Submitted to: Journal of Federation of American Societies for Experimental Biology
Publication Type: Abstract Only
Publication Acceptance Date: December 1, 2003
Publication Date: March 23, 2004
Citation: Hull, S.C., Burrack, A., Ek-Pangerl, K.E., Nardini, D.M., Hopps, J.L., Seaborn, C., Zimmerman, S.D., Nielsen, F.H. 2004. Low dietary silicon increases tnf-a and collagen gene promoter activity in mice [abstract]. Federation of American Societies for Experimental Biology Journal. 18:A527.
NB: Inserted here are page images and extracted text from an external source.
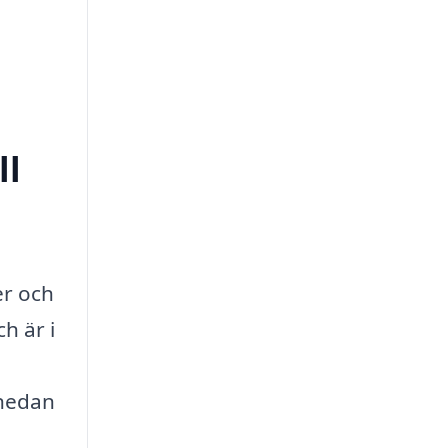
ll
er och
h är i
 nedan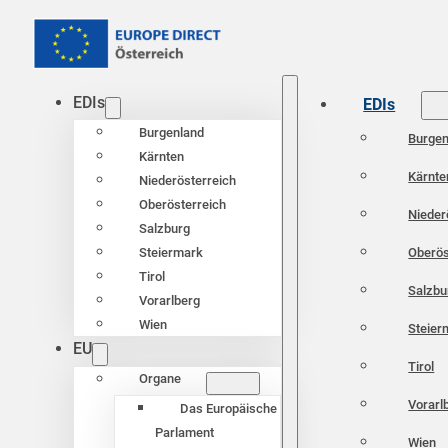
EDIs
EDIs
Burgenland
Burgen
Kärnten
Kärnte
Niederösterreich
Oberösterreich
Nieder
Salzburg
Oberös
Steiermark
Tirol
Salzbu
Vorarlberg
Wien
Steier
EU
Tirol
Organe
Vorarl
Das Europäische
Parlament
Wien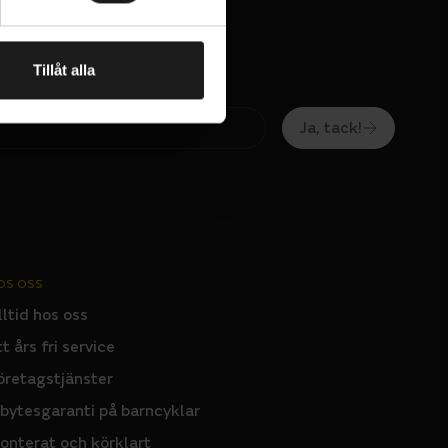
Tillåt alla
Ja, tack!
OS OSS
lltid hos oss
tt års fri service
öretagstjänster
nbytesgaranti på barncyklar
onterat och körklart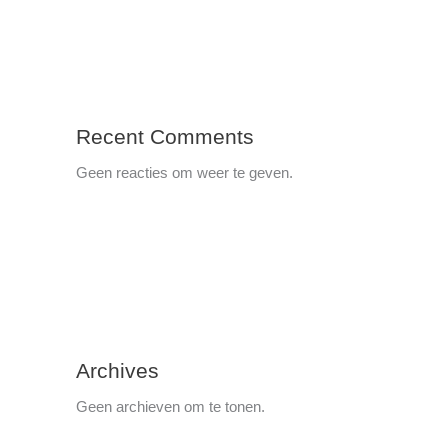
Recent Comments
Geen reacties om weer te geven.
Archives
Geen archieven om te tonen.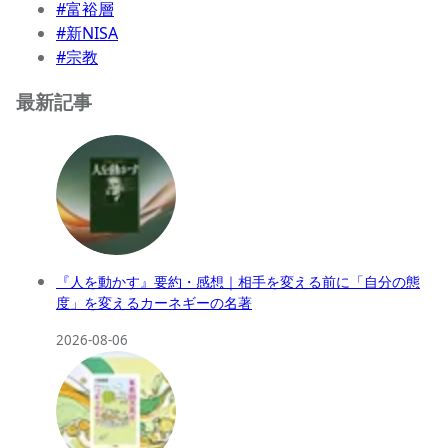
#富裕層
#新NISA
#宗教
最新記事
『人を動かす』要約・感想｜相手を変える前に「自分の態
度」を変えるカーネギーの名著
2026-08-06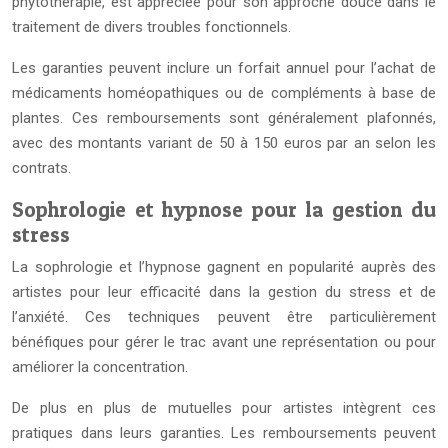
phytothérapie, est appréciée pour son approche douce dans le
traitement de divers troubles fonctionnels.
Les garanties peuvent inclure un forfait annuel pour l’achat de
médicaments homéopathiques ou de compléments à base de
plantes. Ces remboursements sont généralement plafonnés,
avec des montants variant de 50 à 150 euros par an selon les
contrats.
Sophrologie et hypnose pour la gestion du
stress
La sophrologie et l’hypnose gagnent en popularité auprès des
artistes pour leur efficacité dans la gestion du stress et de
l’anxiété. Ces techniques peuvent être particulièrement
bénéfiques pour gérer le trac avant une représentation ou pour
améliorer la concentration.
De plus en plus de mutuelles pour artistes intègrent ces
pratiques dans leurs garanties. Les remboursements peuvent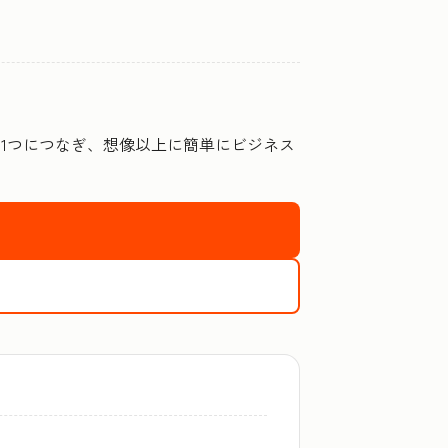
を1つにつなぎ、想像以上に簡単にビジネス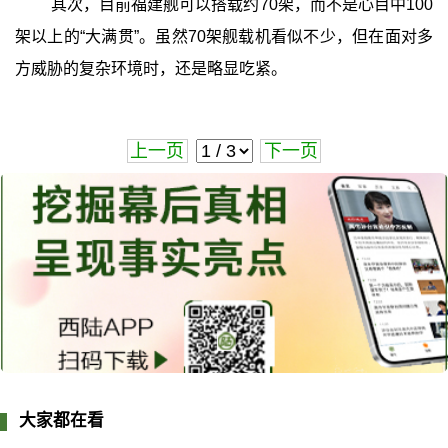
其次，目前福建舰可以搭载约70架，而不是心目中100
架以上的“大满贯”。虽然70架舰载机看似不少，但在面对多
方威胁的复杂环境时，还是略显吃紧。
上一页
下一页
大家都在看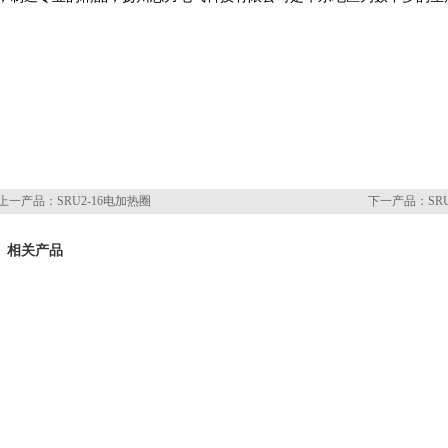
上一产品：
SRU2-16电加热圈
下一产品：
SR
相关产品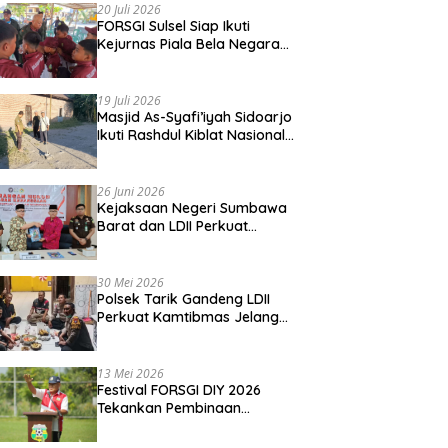
20 Juli 2026
FORSGI Sulsel Siap Ikuti
Kejurnas Piala Bela Negara
di Jakarta, Kadispora Sulsel
Beri Apresiasi
19 Juli 2026
Masjid As-Syafi’iyah Sidoarjo
Ikuti Rashdul Kiblat Nasional,
Siapkan Penyesuaian Arah
Kiblat
26 Juni 2026
Kejaksaan Negeri Sumbawa
Barat dan LDII Perkuat
Wawasan Kebangsaan
Melalui Penyuluhan Hukum
Empat Pilar Kebangsaan
30 Mei 2026
Polsek Tarik Gandeng LDII
Perkuat Kamtibmas Jelang
Idul Adha
13 Mei 2026
Festival FORSGI DIY 2026
Tekankan Pembinaan
Karakter, Siapkan Talenta
Muda Menuju Nasional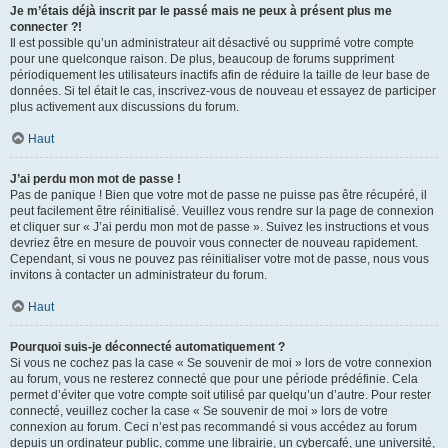
Je m’étais déjà inscrit par le passé mais ne peux à présent plus me
connecter ?!
Il est possible qu’un administrateur ait désactivé ou supprimé votre compte
pour une quelconque raison. De plus, beaucoup de forums suppriment
périodiquement les utilisateurs inactifs afin de réduire la taille de leur base de
données. Si tel était le cas, inscrivez-vous de nouveau et essayez de participer
plus activement aux discussions du forum.
Haut
J’ai perdu mon mot de passe !
Pas de panique ! Bien que votre mot de passe ne puisse pas être récupéré, il
peut facilement être réinitialisé. Veuillez vous rendre sur la page de connexion
et cliquer sur « J’ai perdu mon mot de passe ». Suivez les instructions et vous
devriez être en mesure de pouvoir vous connecter de nouveau rapidement.
Cependant, si vous ne pouvez pas réinitialiser votre mot de passe, nous vous
invitons à contacter un administrateur du forum.
Haut
Pourquoi suis-je déconnecté automatiquement ?
Si vous ne cochez pas la case « Se souvenir de moi » lors de votre connexion
au forum, vous ne resterez connecté que pour une période prédéfinie. Cela
permet d’éviter que votre compte soit utilisé par quelqu’un d’autre. Pour rester
connecté, veuillez cocher la case « Se souvenir de moi » lors de votre
connexion au forum. Ceci n’est pas recommandé si vous accédez au forum
depuis un ordinateur public, comme une librairie, un cybercafé, une université,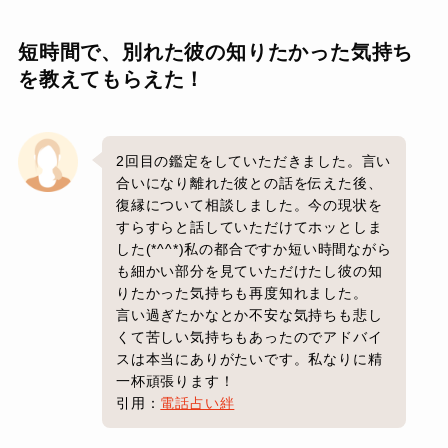
短時間で、別れた彼の知りたかった気持ち
を教えてもらえた！
2回目の鑑定をしていただきました。言い
合いになり離れた彼との話を伝えた後、
復縁について相談しました。今の現状を
すらすらと話していただけてホッとしま
した(*^^*)私の都合ですか短い時間ながら
も細かい部分を見ていただけたし彼の知
りたかった気持ちも再度知れました。
言い過ぎたかなとか不安な気持ちも悲し
くて苦しい気持ちもあったのでアドバイ
スは本当にありがたいです。私なりに精
一杯頑張ります！
引用：
電話占い絆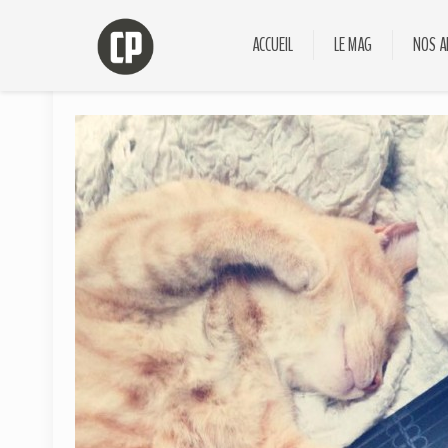
ACCUEIL
LE MAG
NOS A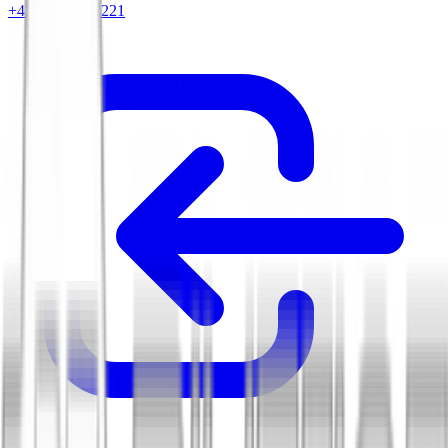
+420 604 263 221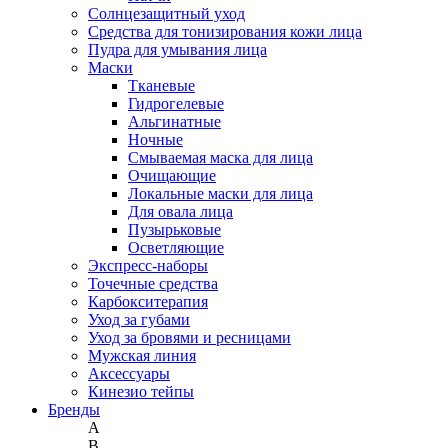
Солнцезащитный уход
Средства для тонизирования кожи лица
Пудра для умывания лица
Маски
Тканевые
Гидрогелевые
Альгинатные
Ночные
Смываемая маска для лица
Очищающие
Локальные маски для лица
Для овала лица
Пузырьковые
Осветляющие
Экспресс-наборы
Точечные средства
Карбокситерапия
Уход за губами
Уход за бровями и ресницами
Мужская линия
Аксессуары
Кинезио тейпы
Бренды
A
B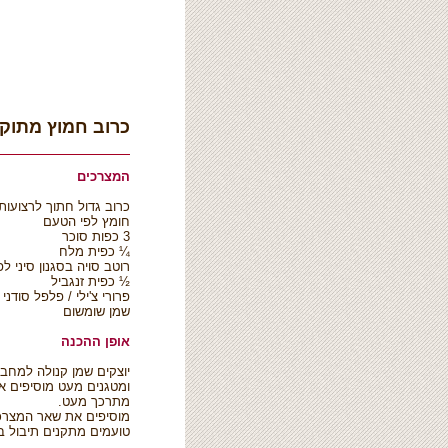
כרוב חמוץ מתוק 
המצרכים
כרוב גדול חתוך לרצועות ב
חומץ לפי הטעם
3 כפות סוכר
¼ כפית מלח
רוטב סויה בסגנון סיני ל
½ כפית זנגביל
פרורי צ'ילי / פלפל סודני 
שמן שומשום
אופן ההכנה
יוצקים שמן קנולה למחבת 
ומטגנים מעט מוסיפים את
מתרכך מעט.
מוסיפים את שאר המצרכים 
טועמים מתקנים תיבול ב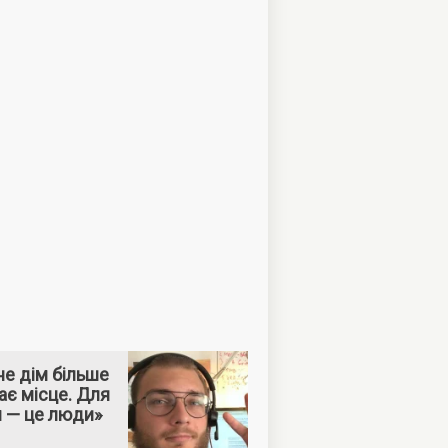
е дім більше
ає місце. Для
м — це люди»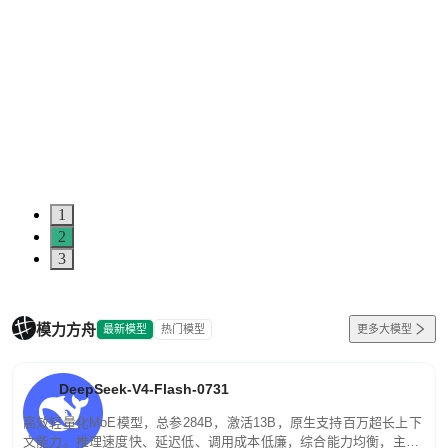
1
2
3
模力方舟
最新模型
热门模型
更多大模型
DeepSeek-V4-Flash-0731
高效轻量化MoE模型，总参284B，激活13B，原生支持百万超长上下
文能力。推理速度快、延迟低、调用成本低廉，综合能力均衡，主打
Technical Abstract: Sixteen transgenic mice containing the green fluorescent protein gene (GFP) linked to the A-1 (type I) collagen promoter were used. Weanling mice were fed a low silicon (Si) casein-corn diet. Mice ranging from 6 to 12.5 wks of age received a subcutaneous wound (PVA sponge implantation) and were randomly assigned to either a Si-low or Si-adequate diet (35 ppm Si). Skin from the shoulder area and heparinized blood were removed 3 weeks later. Plasma TNF-A was quantified by ELISA. Skin samples were pulverized using liquid nitrogen, solubilized, and centrifuged. Protein concentration of the supernatant was determined by a BCA Protein Assay and fluorescence measured. GFP is expressed if type I collagen promoter has been induced. TNF-A was significantly higher in the Si-low than Si-adequate mice (206.3 pg/mL vs 188.3 pg/mL). There were also significant differences by gender. Si-low females had higher TNF-A than Si-adequate females (211.6 pg/mL vs 187.1 pg/mL). There were no significant differences in plasma TNF-A between male mice. Mice fed Si-low diets exhibited higher skin fluorescence than mice fed the Si-adequate diets (0.518 vs 0.401). The higher TNF-A concentrations exhibited by animals fed the Si-low diet suggests that Si may affect TNF-A expression. The higher fluorescence in skin of mice fed the Si-low diet suggests that Si may also influence the expression of Type I collagen. FRI, University Wisconsin-Stout.